Only lines that contain the string "European" should be returned from the material below.

Record excerpts Start Marker

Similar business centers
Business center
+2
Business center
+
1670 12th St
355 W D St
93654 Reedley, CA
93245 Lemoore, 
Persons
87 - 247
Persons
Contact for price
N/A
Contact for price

Record excerpts End Marker
Record excerpts Start Marker

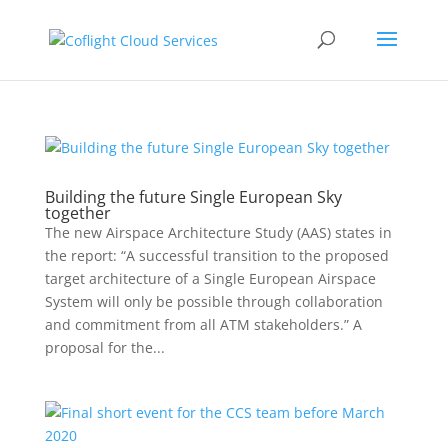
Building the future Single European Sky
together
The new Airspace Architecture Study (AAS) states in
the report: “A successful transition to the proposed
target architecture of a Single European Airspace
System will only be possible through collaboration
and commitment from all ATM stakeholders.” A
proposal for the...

Record excerpts End Marker

- Answer section:
Building the future Single European Sky
target architecture of a Single European Airspace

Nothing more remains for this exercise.